Different effects of cardiomyocyte contractile activity on transverse and axial tubular system luminal content dynamics.

BACKGROUND

Efficient excitation-contraction coupling of mammalian ventricular cardiomyocytes depends on the transverse-axial tubular system (TATS), a network of surface membrane invaginations. TATS enables tight coupling of sarcolemmal and sarcoplasmic reticulum membranes, which is essential for rapid Ca-induced Ca release, and uniform contraction upon electrical stimulation. The majority of TATS in healthy ventricular cardiomyocytes is composed of transverse tubules (TT, ∼90 % of TATS in rabbit). The remainder consists of mostly axial tubules (AT), which are less abundant and less well studied. In disease, however, the relative abundance of TT and AT changes. The mechanisms and relevance of this change are not known, and understanding them requires a more targeted effort to study the dynamics of AT structure and function. While TATS content is continuous with the interstitial space, it is contained within a domain of restricted diffusion. We have previously shown that TT are cyclically squeezed during stretch and contraction. This can contribute to TT content mixing and accelerates luminal content exchange with the environment. Here, we explore the effects of cardiomyocyte stretch and contraction on AT.

METHODS

TATS structure and diffusion dynamics were studied using 3D electron tomography of rabbit left ventricular cardiomyocytes, preserved at rest or during contraction, and ventricular tissue preserved at rest or during stretch, as well as live-cell TATS content exchange measurements.

RESULTS

We show (i) that cardiomyocyte contraction is associated with an increase in the apparent speed of diffusion of TT content that scales with beating rate and degree of cell shortening.
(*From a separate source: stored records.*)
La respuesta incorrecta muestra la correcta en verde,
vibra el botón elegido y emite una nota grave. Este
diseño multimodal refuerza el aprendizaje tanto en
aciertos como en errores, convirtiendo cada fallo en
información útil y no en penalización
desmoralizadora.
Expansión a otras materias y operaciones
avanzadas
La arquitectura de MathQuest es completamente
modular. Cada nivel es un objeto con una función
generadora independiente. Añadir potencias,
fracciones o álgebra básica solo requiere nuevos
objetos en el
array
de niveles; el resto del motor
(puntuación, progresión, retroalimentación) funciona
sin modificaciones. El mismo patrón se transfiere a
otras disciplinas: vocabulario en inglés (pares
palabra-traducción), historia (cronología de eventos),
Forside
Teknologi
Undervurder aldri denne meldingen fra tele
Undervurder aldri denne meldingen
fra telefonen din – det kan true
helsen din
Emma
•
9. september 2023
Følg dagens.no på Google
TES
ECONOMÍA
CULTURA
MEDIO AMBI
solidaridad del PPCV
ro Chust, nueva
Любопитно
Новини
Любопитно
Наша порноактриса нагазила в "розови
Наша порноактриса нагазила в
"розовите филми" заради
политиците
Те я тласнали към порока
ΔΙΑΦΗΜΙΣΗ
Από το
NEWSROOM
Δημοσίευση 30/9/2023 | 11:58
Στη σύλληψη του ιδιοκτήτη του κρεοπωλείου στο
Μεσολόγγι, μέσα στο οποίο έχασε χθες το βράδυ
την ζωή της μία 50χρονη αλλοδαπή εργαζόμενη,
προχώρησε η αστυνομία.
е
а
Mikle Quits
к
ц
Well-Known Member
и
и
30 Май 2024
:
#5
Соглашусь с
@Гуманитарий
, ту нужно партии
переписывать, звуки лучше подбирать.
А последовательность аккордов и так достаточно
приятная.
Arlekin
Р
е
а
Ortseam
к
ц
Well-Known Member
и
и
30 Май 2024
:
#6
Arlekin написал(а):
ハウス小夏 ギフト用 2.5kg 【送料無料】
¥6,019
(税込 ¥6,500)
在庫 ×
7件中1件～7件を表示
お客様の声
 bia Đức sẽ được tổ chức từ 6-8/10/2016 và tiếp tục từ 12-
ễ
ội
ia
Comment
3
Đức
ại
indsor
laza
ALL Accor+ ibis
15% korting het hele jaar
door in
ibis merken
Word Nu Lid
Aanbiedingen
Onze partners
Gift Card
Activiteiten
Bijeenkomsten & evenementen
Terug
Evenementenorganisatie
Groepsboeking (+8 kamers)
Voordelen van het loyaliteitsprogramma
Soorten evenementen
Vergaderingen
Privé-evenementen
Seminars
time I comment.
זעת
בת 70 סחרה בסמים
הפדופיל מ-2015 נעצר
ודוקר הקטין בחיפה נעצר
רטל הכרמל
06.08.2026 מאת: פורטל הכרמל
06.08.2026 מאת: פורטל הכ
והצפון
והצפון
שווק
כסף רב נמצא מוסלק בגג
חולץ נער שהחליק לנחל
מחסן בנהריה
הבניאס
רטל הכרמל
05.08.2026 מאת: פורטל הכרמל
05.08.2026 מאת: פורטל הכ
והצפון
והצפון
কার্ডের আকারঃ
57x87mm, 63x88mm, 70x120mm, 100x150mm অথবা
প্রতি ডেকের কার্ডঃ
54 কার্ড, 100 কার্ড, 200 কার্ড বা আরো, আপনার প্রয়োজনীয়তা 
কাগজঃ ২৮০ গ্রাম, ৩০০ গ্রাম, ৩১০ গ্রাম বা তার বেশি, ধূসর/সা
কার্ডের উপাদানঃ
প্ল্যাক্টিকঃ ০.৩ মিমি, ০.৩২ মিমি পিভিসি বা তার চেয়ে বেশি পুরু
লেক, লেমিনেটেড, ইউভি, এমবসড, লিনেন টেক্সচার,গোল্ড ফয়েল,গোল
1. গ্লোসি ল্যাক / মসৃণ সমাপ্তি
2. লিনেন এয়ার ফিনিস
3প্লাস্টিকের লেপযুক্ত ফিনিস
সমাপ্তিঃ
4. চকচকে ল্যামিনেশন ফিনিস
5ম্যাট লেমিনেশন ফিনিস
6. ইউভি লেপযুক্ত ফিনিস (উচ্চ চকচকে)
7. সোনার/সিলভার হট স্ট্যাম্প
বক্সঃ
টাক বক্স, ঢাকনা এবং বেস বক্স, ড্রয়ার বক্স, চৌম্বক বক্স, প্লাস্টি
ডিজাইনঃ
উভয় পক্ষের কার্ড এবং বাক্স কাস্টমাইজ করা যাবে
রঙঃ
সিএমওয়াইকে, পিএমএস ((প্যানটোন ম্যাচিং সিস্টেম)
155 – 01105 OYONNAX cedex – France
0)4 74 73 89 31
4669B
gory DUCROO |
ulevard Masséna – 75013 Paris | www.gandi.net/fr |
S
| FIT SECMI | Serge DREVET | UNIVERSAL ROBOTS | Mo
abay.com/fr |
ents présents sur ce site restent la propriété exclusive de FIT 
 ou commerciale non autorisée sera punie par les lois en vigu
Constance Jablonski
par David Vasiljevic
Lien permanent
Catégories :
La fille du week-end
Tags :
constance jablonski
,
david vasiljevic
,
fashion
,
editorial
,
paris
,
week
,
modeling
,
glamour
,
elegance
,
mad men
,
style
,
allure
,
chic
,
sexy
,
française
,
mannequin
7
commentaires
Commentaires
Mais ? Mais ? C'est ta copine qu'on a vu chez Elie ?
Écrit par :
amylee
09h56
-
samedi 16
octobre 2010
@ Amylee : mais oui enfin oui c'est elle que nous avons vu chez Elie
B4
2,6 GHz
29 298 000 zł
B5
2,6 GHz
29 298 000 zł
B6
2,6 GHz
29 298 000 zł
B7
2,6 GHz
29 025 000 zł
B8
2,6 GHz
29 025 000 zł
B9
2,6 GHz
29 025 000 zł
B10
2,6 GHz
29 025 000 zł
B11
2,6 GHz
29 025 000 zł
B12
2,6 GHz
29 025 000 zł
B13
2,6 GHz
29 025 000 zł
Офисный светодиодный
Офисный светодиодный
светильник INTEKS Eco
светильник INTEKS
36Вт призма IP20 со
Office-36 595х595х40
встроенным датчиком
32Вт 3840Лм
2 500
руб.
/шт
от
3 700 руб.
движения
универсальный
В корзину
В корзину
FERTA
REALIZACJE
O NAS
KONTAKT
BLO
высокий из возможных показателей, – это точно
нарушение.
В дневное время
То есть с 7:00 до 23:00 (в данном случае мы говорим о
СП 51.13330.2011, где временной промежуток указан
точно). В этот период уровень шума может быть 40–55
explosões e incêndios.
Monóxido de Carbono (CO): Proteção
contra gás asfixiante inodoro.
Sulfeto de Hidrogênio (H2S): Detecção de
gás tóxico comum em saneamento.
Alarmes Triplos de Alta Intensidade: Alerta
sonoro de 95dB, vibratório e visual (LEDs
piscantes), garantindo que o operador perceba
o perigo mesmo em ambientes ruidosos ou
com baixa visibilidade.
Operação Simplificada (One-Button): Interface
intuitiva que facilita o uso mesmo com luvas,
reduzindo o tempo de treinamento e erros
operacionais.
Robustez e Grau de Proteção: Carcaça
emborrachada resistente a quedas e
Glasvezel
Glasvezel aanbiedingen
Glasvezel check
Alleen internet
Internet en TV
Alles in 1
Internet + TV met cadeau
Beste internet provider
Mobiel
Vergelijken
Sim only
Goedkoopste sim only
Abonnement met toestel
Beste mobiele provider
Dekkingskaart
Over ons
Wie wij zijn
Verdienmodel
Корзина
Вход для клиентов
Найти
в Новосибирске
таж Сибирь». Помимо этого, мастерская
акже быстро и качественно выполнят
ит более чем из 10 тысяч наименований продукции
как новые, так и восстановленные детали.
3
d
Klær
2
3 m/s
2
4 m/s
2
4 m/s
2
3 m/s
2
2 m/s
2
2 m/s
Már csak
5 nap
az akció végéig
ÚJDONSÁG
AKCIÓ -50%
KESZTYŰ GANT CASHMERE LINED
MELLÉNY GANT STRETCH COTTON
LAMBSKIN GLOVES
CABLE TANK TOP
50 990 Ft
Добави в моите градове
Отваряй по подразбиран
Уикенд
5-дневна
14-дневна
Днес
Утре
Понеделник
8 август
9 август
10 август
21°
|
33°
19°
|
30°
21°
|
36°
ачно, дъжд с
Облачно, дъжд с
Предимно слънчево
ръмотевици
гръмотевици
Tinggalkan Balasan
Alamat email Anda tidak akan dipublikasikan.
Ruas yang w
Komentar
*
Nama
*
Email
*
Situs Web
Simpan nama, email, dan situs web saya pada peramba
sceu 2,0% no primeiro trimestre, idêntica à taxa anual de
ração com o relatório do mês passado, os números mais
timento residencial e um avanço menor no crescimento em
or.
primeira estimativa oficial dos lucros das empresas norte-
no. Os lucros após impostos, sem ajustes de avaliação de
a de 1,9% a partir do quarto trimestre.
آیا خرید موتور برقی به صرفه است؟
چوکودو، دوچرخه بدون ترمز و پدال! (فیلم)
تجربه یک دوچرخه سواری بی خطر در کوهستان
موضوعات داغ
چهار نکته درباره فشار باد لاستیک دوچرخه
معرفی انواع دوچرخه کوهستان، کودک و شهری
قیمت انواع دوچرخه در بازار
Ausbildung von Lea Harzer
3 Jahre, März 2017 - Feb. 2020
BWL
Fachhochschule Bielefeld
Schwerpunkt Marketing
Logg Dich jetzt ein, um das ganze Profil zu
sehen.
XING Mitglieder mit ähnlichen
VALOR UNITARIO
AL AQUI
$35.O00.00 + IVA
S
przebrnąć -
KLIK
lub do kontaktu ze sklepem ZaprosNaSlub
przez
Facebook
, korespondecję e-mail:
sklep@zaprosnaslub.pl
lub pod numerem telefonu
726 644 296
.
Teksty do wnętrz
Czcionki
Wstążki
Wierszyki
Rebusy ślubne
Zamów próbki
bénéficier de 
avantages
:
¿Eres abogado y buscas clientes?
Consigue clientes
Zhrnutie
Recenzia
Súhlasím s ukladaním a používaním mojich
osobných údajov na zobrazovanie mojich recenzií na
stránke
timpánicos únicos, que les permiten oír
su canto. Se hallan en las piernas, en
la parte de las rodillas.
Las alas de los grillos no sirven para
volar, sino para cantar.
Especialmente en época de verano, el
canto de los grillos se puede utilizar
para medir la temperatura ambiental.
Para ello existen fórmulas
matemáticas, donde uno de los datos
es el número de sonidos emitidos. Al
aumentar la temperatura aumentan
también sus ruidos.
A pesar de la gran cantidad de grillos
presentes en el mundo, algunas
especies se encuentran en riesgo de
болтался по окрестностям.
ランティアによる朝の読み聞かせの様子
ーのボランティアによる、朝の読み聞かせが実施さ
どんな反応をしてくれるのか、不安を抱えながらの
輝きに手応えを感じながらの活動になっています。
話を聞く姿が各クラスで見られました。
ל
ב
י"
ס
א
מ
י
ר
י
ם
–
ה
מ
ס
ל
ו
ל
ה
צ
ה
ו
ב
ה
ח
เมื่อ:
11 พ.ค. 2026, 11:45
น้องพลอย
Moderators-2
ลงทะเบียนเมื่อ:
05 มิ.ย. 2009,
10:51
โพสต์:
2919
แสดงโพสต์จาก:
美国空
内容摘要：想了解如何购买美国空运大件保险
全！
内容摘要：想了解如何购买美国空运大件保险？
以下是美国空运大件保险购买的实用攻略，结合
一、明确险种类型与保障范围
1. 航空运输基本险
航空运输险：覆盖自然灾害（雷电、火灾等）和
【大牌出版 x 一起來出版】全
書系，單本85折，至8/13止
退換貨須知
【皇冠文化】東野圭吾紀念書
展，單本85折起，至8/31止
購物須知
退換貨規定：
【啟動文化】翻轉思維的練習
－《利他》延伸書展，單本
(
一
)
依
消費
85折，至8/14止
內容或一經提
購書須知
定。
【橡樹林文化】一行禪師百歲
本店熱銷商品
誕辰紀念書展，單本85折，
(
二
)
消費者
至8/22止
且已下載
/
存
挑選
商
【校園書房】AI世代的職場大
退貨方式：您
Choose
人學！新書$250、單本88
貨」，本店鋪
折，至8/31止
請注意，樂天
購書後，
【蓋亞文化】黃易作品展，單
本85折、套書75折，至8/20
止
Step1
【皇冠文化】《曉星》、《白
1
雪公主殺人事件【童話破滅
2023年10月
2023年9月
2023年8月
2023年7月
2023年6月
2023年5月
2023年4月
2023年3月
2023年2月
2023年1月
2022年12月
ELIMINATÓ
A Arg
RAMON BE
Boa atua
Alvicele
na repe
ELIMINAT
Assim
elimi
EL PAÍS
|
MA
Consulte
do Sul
In contrast, (ii) AT develop membrane folds and constrictions during contraction, (iii) with no effect of contraction on luminal exchange dynamics, while (iv) cardiomyocyte stretch is associated with AT straightening and AT and TT 'squeezing' that (v) supports an acceleration of the apparent speed of diffusion in AT and TT. Finally, (vi) we present a simple computational model outlining the potential relevance of AT in healthy and diseased cells.

CONCLUSIONS

Our results indicate that TT and AT are differently affected by the cardiac contractile cycle, and suggest that AT may play a role in ensuring TATS network content homogeneity in diseased cardiomyocytes. Further research is needed to explore the interplay of structural and functional remodelling of different TATS components in failing myocardium.